START Material provided

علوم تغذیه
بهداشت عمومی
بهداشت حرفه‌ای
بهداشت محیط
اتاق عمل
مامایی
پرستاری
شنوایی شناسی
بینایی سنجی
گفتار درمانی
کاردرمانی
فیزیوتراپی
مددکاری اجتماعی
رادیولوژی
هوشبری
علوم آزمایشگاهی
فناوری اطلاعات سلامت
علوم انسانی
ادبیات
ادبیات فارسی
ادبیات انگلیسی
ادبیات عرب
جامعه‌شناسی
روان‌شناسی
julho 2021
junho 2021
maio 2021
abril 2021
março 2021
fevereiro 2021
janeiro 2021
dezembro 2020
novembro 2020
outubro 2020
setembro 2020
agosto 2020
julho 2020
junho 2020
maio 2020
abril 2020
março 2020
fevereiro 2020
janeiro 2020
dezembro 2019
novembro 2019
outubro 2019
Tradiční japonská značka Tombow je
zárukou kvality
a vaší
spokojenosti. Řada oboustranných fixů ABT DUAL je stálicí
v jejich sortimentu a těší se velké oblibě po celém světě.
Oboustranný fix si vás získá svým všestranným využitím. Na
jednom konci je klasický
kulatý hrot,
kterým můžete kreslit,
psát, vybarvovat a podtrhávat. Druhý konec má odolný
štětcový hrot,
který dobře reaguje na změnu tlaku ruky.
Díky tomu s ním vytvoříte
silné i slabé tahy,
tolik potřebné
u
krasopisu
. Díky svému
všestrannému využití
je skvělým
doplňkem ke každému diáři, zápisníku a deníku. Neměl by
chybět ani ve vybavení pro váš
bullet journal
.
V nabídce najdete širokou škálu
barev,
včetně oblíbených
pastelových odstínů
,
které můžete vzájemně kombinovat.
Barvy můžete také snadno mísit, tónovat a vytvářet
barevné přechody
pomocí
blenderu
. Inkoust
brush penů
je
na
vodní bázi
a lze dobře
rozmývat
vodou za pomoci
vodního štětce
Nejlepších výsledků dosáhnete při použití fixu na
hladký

END Material provided

Return exactly the lines from the line holding "všestrannému využití" to the last line of the data, with both of those lines included and nothing added.

všestrannému využití
je skvělým
doplňkem ke každému diáři, zápisníku a deníku. Neměl by
chybět ani ve vybavení pro váš
bullet journal
.
V nabídce najdete širokou škálu
barev,
včetně oblíbených
pastelových odstínů
,
které můžete vzájemně kombinovat.
Barvy můžete také snadno mísit, tónovat a vytvářet
barevné přechody
pomocí
blenderu
. Inkoust
brush penů
je
na
vodní bázi
a lze dobře
rozmývat
vodou za pomoci
vodního štětce
Nejlepších výsledků dosáhnete při použití fixu na
hladký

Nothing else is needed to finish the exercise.